One interesting method that I found effective is the use of TVF as the interface between your agent and the data - you essentially define a function that is used to query tables, think of it as an API interface for the table(s). This way you only expose these TVFs to the agents and they have to provide the specific parameters to get a result back.
In other words, instead of trusting that the agent will query the table the correct way, you offload some of that responsibility to a built-in function that enforces it. This is especially important when querying large tables that must be filtered by partition, otherwise you'll have agents querying TBs of data just to answer a simple question.

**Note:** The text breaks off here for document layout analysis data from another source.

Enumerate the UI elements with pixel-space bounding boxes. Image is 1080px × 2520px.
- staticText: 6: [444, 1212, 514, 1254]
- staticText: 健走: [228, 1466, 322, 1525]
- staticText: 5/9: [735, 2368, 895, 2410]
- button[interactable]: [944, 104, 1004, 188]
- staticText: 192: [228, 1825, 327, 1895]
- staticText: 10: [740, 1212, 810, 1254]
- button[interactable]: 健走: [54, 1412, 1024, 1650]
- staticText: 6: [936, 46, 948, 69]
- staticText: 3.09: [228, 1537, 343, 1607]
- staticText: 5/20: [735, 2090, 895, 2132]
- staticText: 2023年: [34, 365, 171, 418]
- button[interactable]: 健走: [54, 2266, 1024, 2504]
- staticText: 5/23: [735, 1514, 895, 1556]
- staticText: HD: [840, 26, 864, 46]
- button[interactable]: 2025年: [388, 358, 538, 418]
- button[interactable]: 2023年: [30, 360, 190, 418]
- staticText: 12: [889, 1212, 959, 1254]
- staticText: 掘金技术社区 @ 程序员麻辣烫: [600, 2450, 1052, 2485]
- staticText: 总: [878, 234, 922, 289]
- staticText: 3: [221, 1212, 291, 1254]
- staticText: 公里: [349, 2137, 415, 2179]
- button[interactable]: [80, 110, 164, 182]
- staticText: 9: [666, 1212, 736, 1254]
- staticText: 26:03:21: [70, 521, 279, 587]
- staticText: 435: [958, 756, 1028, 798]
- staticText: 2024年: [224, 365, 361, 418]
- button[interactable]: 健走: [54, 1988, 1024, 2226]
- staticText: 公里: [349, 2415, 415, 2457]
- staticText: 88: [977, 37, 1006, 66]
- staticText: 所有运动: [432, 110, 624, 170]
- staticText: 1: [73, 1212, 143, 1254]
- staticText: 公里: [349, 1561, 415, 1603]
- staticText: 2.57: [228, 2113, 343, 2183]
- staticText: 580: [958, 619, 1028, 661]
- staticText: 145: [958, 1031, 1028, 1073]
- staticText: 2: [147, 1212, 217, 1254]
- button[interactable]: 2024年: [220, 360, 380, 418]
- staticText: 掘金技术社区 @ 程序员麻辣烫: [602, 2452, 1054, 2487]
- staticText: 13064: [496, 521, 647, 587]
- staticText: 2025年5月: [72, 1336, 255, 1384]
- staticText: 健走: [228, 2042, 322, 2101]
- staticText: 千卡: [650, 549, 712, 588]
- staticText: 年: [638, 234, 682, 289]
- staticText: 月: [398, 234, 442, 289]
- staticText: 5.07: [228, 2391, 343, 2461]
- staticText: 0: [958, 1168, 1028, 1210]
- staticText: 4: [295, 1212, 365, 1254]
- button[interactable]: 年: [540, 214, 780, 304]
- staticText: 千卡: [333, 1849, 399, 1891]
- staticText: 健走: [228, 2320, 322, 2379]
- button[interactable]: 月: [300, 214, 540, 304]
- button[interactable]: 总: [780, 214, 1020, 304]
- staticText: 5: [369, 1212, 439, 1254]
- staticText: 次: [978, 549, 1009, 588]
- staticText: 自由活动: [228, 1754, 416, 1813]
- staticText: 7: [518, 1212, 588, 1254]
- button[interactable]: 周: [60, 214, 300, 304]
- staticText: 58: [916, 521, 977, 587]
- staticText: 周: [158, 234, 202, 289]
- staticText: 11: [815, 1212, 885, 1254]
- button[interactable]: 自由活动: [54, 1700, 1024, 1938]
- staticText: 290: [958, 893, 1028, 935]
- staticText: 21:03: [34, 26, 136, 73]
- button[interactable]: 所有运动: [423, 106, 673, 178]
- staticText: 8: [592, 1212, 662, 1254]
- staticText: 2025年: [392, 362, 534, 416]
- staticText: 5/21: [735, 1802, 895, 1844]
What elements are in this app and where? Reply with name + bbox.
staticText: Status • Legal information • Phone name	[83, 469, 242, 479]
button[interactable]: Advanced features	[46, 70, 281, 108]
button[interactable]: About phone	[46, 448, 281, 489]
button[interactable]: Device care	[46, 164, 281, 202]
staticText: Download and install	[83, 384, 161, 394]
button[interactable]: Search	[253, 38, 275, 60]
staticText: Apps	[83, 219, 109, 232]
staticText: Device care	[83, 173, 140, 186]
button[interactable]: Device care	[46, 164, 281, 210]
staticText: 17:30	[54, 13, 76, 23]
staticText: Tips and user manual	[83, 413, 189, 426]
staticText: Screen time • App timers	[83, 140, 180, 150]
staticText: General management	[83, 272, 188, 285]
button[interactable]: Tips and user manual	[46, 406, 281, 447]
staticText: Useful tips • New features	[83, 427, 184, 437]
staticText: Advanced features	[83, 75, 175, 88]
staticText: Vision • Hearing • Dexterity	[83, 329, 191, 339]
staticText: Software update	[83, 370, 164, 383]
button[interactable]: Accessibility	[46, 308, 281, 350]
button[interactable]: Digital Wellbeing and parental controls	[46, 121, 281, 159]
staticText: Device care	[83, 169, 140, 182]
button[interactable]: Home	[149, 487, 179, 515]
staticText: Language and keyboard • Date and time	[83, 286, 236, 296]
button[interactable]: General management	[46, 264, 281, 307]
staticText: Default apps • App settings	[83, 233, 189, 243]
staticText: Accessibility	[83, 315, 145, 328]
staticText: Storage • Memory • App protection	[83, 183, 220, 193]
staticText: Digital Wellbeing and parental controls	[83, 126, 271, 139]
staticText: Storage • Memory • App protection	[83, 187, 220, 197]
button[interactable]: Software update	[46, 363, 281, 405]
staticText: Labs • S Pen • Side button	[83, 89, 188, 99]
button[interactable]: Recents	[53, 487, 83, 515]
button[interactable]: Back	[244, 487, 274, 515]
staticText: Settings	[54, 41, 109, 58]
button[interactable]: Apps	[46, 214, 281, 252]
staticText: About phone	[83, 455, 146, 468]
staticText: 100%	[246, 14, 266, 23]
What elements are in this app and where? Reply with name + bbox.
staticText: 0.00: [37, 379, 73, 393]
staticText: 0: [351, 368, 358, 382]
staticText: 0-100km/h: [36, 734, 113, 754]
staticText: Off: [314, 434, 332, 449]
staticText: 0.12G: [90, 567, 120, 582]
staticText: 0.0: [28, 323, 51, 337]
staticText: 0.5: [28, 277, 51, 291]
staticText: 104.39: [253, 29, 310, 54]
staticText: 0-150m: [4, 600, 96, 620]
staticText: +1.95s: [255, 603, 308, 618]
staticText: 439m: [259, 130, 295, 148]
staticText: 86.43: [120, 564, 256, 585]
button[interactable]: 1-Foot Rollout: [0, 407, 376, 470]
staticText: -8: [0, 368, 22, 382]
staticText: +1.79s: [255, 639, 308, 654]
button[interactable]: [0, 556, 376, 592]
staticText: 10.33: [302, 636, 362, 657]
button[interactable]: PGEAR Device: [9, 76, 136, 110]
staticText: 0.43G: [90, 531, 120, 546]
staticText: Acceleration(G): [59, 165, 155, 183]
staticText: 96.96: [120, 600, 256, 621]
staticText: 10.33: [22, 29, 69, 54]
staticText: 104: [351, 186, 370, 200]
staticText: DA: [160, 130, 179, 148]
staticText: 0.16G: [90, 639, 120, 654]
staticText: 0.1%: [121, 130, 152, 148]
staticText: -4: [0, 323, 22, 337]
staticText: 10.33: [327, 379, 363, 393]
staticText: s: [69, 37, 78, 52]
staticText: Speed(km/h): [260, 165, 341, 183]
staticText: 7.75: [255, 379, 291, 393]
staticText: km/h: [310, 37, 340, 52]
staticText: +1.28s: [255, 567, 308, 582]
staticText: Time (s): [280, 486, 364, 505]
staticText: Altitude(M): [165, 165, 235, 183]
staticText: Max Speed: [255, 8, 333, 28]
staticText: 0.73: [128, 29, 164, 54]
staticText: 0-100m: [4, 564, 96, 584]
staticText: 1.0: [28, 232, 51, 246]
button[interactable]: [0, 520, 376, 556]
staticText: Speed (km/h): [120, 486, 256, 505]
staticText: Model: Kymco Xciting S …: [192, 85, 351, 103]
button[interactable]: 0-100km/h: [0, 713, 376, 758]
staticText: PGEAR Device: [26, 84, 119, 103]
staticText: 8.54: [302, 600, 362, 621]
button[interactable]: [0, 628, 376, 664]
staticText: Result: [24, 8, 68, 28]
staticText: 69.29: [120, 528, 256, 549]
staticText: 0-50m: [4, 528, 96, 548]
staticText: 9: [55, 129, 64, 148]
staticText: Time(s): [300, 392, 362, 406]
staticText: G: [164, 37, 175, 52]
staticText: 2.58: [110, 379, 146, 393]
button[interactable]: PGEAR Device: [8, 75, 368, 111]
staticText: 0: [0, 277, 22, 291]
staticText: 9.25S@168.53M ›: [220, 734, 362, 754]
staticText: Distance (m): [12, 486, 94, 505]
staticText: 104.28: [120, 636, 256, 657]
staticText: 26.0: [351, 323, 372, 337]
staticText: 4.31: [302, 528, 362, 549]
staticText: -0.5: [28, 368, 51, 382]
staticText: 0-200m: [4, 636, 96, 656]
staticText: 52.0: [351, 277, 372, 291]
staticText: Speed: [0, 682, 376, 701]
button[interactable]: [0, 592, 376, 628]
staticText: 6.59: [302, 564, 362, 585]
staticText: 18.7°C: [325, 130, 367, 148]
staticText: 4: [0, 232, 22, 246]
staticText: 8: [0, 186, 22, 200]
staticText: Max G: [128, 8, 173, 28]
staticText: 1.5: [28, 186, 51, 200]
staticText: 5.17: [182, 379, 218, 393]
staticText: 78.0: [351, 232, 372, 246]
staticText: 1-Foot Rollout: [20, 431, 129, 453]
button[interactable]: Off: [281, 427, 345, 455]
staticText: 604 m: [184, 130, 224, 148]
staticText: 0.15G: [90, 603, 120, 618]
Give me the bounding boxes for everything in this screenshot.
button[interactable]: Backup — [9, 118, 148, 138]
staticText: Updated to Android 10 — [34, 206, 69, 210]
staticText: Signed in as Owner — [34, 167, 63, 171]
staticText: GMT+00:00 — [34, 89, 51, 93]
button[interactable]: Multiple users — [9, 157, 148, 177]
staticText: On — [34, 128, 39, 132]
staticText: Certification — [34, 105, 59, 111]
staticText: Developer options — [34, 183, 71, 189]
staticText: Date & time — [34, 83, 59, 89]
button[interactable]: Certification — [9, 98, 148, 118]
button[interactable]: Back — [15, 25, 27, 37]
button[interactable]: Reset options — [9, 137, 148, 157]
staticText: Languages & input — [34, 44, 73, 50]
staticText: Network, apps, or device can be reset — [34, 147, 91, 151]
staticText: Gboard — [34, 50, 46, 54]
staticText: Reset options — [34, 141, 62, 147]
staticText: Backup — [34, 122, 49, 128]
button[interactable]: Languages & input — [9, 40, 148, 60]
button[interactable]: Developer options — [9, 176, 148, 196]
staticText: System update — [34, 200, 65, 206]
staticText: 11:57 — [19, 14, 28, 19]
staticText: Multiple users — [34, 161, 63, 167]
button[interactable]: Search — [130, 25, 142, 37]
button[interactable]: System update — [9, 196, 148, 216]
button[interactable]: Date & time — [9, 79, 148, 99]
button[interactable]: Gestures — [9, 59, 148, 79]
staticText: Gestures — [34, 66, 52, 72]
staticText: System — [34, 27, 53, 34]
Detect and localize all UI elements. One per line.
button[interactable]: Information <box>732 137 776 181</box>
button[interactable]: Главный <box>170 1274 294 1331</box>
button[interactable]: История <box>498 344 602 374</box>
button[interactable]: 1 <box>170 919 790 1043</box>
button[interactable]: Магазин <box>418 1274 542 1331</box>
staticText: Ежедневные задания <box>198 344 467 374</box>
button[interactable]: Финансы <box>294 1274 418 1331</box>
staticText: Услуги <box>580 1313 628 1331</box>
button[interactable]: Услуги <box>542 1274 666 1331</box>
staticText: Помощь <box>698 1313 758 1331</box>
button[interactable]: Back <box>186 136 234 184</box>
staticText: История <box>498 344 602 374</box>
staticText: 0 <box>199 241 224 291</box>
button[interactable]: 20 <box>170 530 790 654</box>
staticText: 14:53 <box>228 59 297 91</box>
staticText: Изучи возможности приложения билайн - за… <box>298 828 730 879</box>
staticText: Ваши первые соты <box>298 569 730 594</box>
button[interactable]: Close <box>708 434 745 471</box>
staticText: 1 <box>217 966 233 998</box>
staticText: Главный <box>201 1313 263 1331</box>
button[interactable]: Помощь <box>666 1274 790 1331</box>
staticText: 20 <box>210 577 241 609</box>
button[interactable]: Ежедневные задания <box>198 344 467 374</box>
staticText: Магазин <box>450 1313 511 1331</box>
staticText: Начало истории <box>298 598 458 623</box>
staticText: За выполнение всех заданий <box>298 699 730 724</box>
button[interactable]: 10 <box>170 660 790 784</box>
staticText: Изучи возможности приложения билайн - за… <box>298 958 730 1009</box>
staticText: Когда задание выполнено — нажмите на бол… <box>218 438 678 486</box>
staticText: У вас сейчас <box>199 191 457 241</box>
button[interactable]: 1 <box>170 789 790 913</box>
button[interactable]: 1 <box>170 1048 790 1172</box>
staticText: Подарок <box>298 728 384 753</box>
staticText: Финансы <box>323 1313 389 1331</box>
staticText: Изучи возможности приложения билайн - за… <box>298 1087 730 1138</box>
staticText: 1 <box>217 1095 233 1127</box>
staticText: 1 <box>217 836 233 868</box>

The reason this works so well for agents is that some tables have very specific query logic that needs to be followed - certain filters that must always be applied, certain joins that need to happen in a specific order, certain aggregation levels that shouldn't be changed. If you let an agent write a raw SQL query against these tables, there's a real chance it will miss a critical filter or join incorrectly and return results that look right but are wrong. By wrapping the table in a TVF, you bake in the correct logic and the agent just has to provide the parameters - it literally cannot query the data the wrong way.
Here's a concrete example:
you have an analytics.orders table that should always be filtered by date range, should always exclude test orders (is_test = false), and should always join with analytics.customers to get the customer region
without a TVF, the agent might run SELECT * FROM analytics.orders WHERE created_at > '2025-01-01' and get results that include test orders and have no region info
with a TVF, the agent calls SELECT * FROM analytics.fn_orders(start_date, end_date, region) and the function handles the test order filter, the customer join, and the date range logic internally
-- BigQuery example
CREATE TABLE FUNCTION analytics.fn_orders(
start_date DATE,
end_date DATE,
region STRING
)
AS (
SELECT
o.order_id,
o.customer_id,
c.region,
o.status,
o.total_amount,
o.created_at
FROM analytics.orders o
JOIN analytics.customers c ON o.customer_id = c.customer_id
WHERE o.is_test = false
AND o.created_at BETWEEN start_date AND end_date
AND c.region = region
);
Then in your AGENTS.md you just tell the agent to use analytics.fn_orders instead of querying the raw table directly - the agent doesn't need to know about the test order filter or the customer join, it just provides the date range and region and gets clean results back.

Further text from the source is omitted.